» **Task description**: Within the listing below, show every line that contains the word "this".

Start of Material shown

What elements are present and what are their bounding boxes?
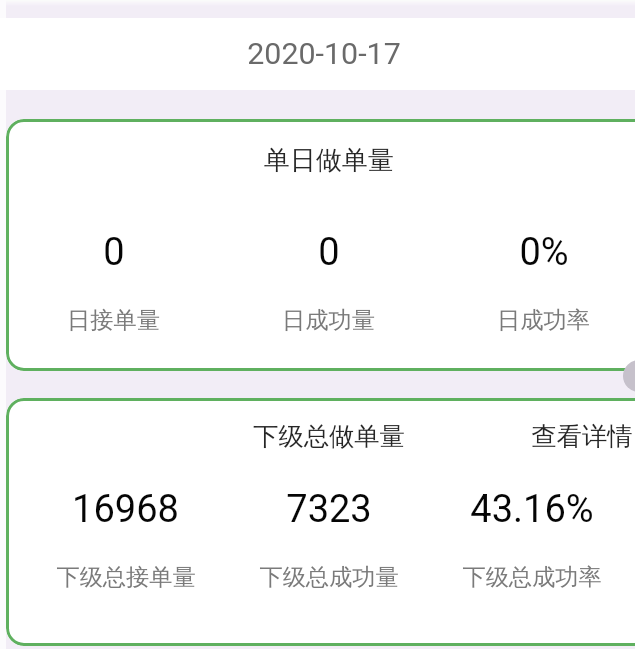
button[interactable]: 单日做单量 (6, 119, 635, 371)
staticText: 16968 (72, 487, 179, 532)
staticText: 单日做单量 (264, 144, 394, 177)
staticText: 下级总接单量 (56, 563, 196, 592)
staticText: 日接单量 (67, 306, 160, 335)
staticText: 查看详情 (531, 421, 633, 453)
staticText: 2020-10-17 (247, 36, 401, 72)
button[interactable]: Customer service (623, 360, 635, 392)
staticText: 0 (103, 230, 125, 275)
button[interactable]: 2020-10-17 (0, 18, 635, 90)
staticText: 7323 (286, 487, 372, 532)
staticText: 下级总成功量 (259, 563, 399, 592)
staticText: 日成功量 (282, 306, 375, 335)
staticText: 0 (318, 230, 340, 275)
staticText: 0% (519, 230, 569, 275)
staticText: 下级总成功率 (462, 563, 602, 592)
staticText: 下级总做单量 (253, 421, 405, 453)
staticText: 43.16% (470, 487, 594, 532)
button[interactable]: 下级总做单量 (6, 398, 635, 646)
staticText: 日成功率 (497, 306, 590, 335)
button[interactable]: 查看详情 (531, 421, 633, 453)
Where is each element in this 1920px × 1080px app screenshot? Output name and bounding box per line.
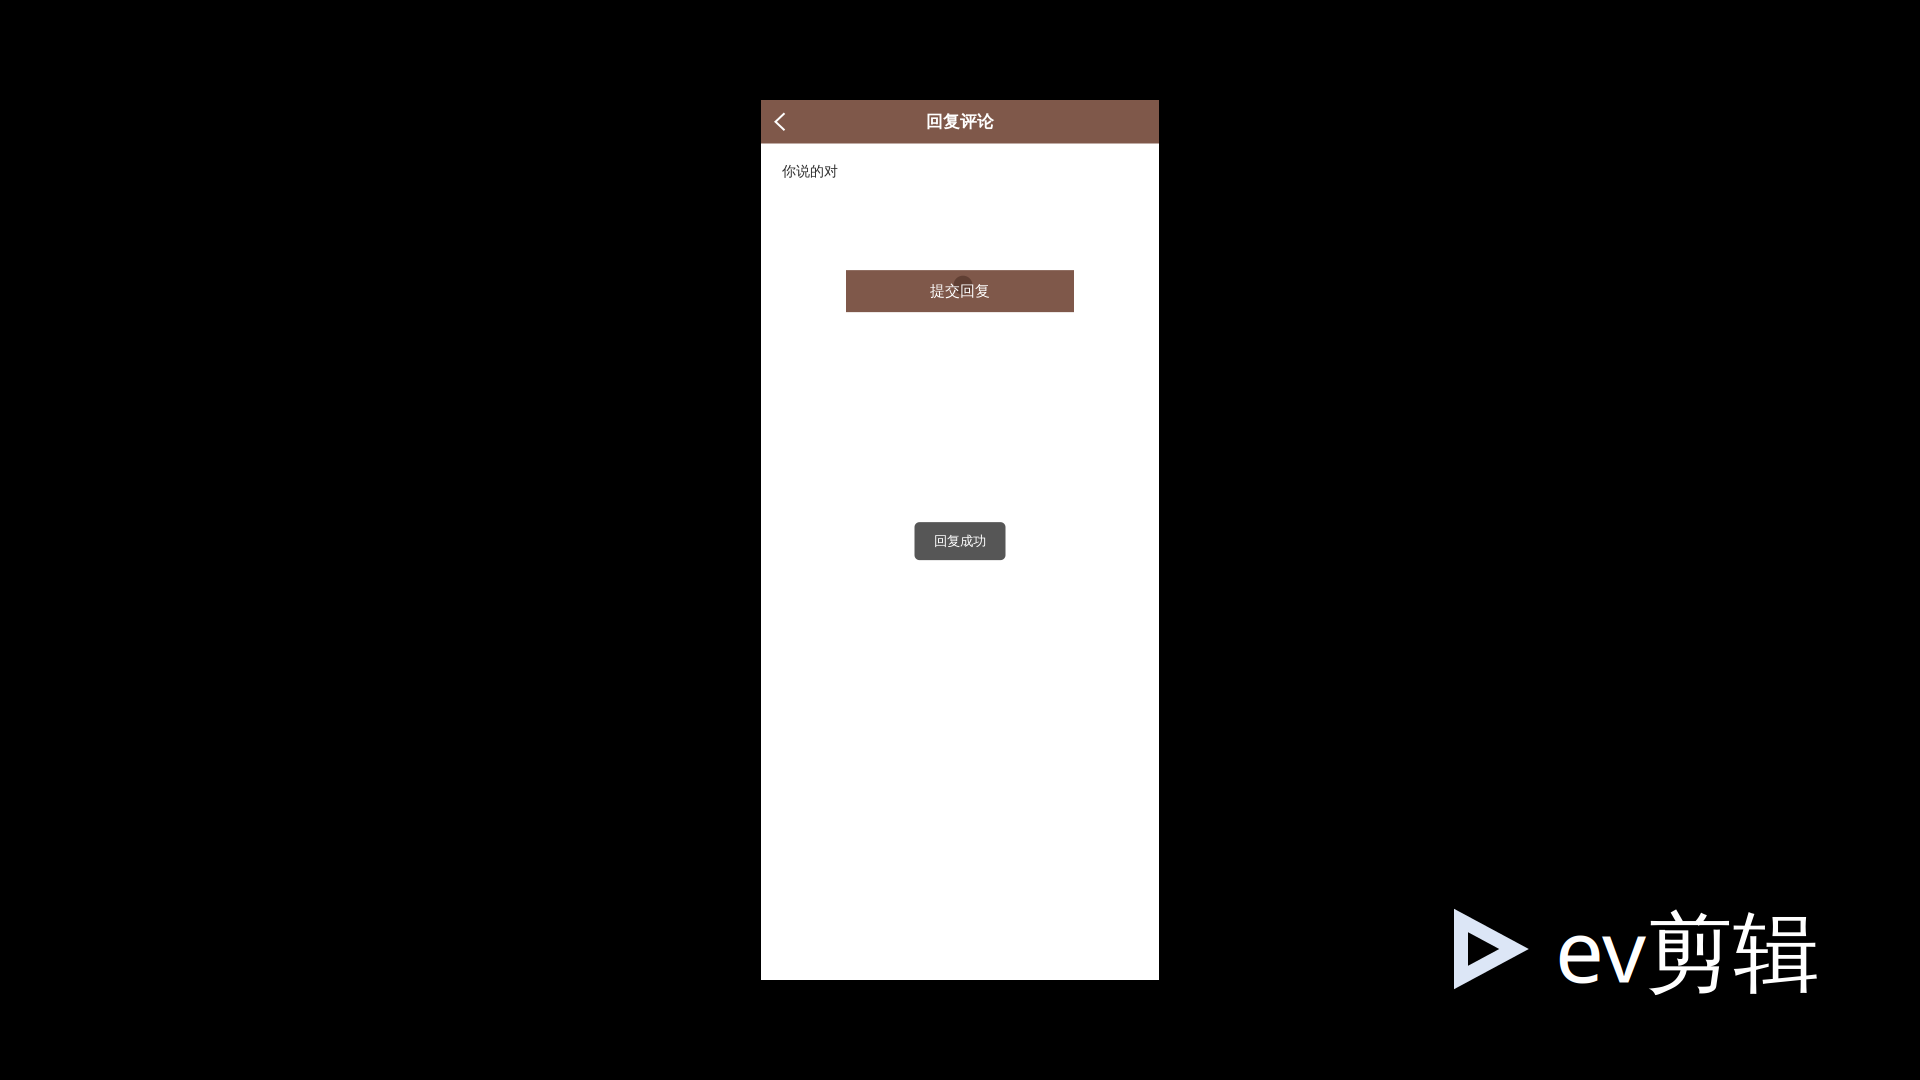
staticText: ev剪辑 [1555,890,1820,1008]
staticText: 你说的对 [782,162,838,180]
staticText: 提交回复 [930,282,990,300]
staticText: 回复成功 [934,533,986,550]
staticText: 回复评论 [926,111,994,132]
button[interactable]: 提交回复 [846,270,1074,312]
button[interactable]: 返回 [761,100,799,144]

End of Material shown
Start of Material shown

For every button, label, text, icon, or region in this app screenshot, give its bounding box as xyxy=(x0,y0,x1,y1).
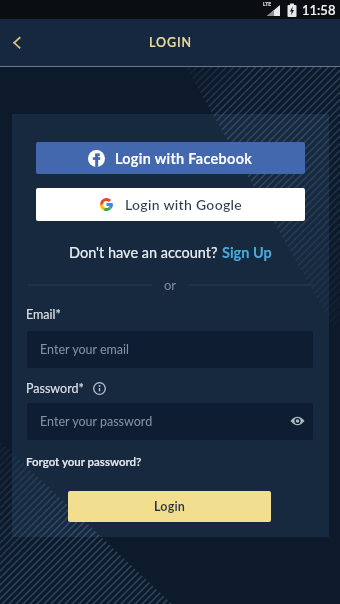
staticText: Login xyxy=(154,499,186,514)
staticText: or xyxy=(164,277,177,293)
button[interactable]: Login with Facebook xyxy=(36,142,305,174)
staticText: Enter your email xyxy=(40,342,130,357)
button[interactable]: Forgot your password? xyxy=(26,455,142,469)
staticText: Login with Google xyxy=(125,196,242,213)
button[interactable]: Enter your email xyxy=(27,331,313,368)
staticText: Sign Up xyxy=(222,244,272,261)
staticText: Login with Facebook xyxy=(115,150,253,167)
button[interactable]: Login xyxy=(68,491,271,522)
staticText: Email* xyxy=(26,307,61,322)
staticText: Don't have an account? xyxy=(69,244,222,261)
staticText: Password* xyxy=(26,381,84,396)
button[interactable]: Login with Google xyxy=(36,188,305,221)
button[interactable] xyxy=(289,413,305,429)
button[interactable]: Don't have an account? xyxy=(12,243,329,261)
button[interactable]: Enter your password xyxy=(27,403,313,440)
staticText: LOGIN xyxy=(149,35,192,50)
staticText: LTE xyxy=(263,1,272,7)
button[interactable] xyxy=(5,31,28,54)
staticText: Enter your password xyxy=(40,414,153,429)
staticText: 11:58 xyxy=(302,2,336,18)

End of Material shown
Start of Material shown

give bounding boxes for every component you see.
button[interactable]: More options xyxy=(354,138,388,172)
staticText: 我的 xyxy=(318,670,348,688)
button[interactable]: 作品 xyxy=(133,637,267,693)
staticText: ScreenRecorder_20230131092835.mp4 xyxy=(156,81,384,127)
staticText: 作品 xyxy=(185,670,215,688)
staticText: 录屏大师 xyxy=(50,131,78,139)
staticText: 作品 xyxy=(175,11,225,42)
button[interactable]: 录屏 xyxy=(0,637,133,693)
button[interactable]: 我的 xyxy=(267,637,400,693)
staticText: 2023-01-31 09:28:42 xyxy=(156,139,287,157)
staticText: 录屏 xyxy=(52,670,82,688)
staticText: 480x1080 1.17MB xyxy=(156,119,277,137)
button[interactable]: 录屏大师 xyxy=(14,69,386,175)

End of Material shown

» **Final answer**:
Where is each element in this 1920px × 1080px app screenshot? Output name and bounding box per line.
For every button, label, text, icon, or region in this app screenshot, give its bounding box as xyxy=(x0,y0,x1,y1).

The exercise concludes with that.